Making iterators as fast as loops

I’m trying to build an efficient iterator for a bunch of nested loops, so that the inner loops depend on the outer loops. I’m having problems achieving comparable performance with the iterator approach as with the loop approach.

This is a minimal example of the kind of loop I’m interested in

function test_loop(n)
    k = 0
    for i in 1:n, j in i^2:i^3
        k += i + j
    end
    return k
end

I would like to write it as

function test_iter(n)
    k = 0
    for (i, j) in MyIter(1:n)
        k += i + j
    end
    return k
end

This is what I’ve tried

struct MyIter
    irange::UnitRange{Int}
end
struct MyState
    i::Int
    ist::Int
    jrange::UnitRange{Int}
    j::Int
    jst::Int
end
const endstate = MyState(0, 0, 0:0, 0, 0)  # Sentinel for type stability of state
MyState(it::MyIter) = MyState(it, iterate(it.irange))
MyState(it::MyIter, ::Nothing) = endstate
MyState(it::MyIter, (i, ist)) = (jrange = i^2:i^3; MyState(it, i, ist, jrange, iterate(jrange)))
MyState(it::MyIter, i, ist, jrange, ::Nothing) = MyState(it, iterate(it.irange, ist))
MyState(it::MyIter, i, ist, jrange, (j, jst)) = MyState(i, ist, jrange, j, jst)

nextstate(it::MyIter, s::MyState) = MyState(it, s.i, s.ist, s.jrange, iterate(s.jrange, s.jst))

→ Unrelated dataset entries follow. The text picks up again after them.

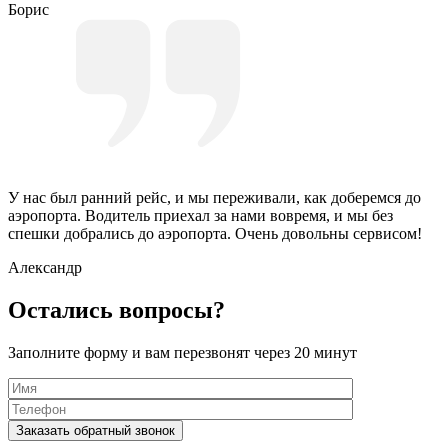
Борис
У нас был ранний рейс, и мы переживали, как доберемся до
аэропорта. Водитель приехал за нами вовремя, и мы без
спешки добрались до аэропорта. Очень довольны сервисом!
Александр
Остались вопросы?
Заполните форму и вам перезвонят через 20 минут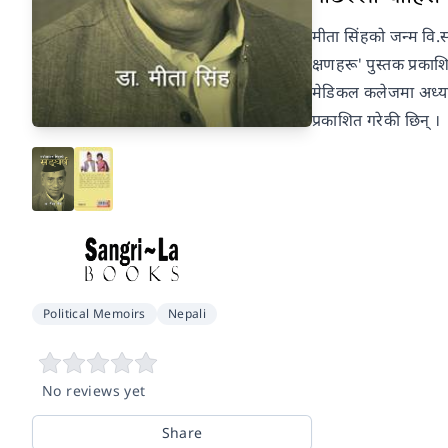
मीता सिंहको जन्म वि.
क्षणहरू' पुस्तक प्रकाश
मेडिकल कलेजमा अध्या
प्रकाशित गरेकी छिन् ।
Political Memoirs
Nepali
No reviews yet
Share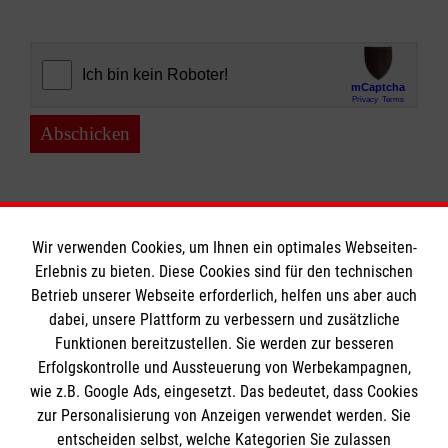
Abschicken
Wir verwenden Cookies, um Ihnen ein optimales Webseiten-
Erlebnis zu bieten. Diese Cookies sind für den technischen
Informationen
Betrieb unserer Webseite erforderlich, helfen uns aber auch
dabei, unsere Plattform zu verbessern und zusätzliche
Funktionen bereitzustellen. Sie werden zur besseren
Erfolgskontrolle und Aussteuerung von Werbekampagnen,
Impressum
wie z.B. Google Ads, eingesetzt. Das bedeutet, dass Cookies
Datenschutz
Die Malteser
zur Personalisierung von Anzeigen verwendet werden. Sie
Kontakt
entscheiden selbst, welche Kategorien Sie zulassen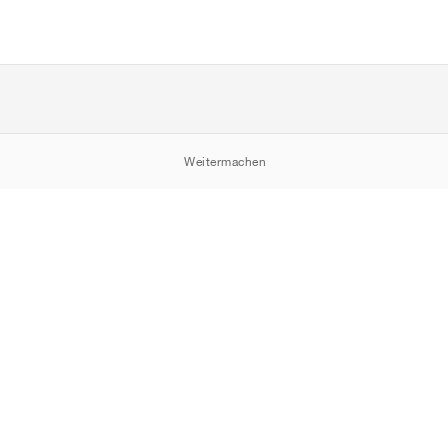
Weitermachen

function Base.iterate(it::MyIter, s = MyState(it))
    s == endstate && return nothing
    newstate = nextstate(it, s)
    return (s.i, s.j), newstate
end

While this code is clear enough to me, and it seems perfectly type-stable to the best of my understanding, I get very poor performance with the iterator approach

julia> using BenchmarkTools

julia> @btime test_loop(10)
  17.948 ns (0 allocations: 0 bytes)
1000604

julia> @btime test_iter(10)
  3.111 μs (0 allocations: 0 bytes)
1000604

What am I doing wrong? What is a good, performant approach for this?

2 Likes

I don’t know a lot about this, but have you considered Tranaducers.jl? It tends to be quite performance compared to iterators.

First of all, realize that loops like for i = 1:10 are implemented with pure-Julia iterators. So the problem is not “loops vs. iterators,” it is that your iterator is slow compared to the Range iterators because your iterate function does a lot of operations.

For example, your termination condition is s == endstate, which requires six Int comparisons, compared to one i > 10 comparison required for 1:10 iteration.

4 Likes

The main reason for the difference is that large parts of your test_loop is constant-folded. It’s easy to see: The complexity of your loop is n^4 right? So growing the problem size with 10, you’d expect roughly a 10,000x slower runtime. Yet:

julia> @btime test_loop(10)
  23.441 ns (0 allocations: 0 bytes)
1000604

julia> @btime test_loop(100)
  231.024 ns (0 allocations: 0 bytes)
7396369649165

Compare with the iterator:

julia> @btime test_iter(10)
  3.929 μs (0 allocations: 0 bytes)
1000604

julia> @btime test_iter(100)
  36.426 ms (0 allocations: 0 bytes)
7396369649165

36 ms / 3.9 μs ≈ 10,000x slower

3 Likes

True! So how can I modify MyIter to make it do constant folding? Or better still, where in Base should I look for inspiration to solve this optimally?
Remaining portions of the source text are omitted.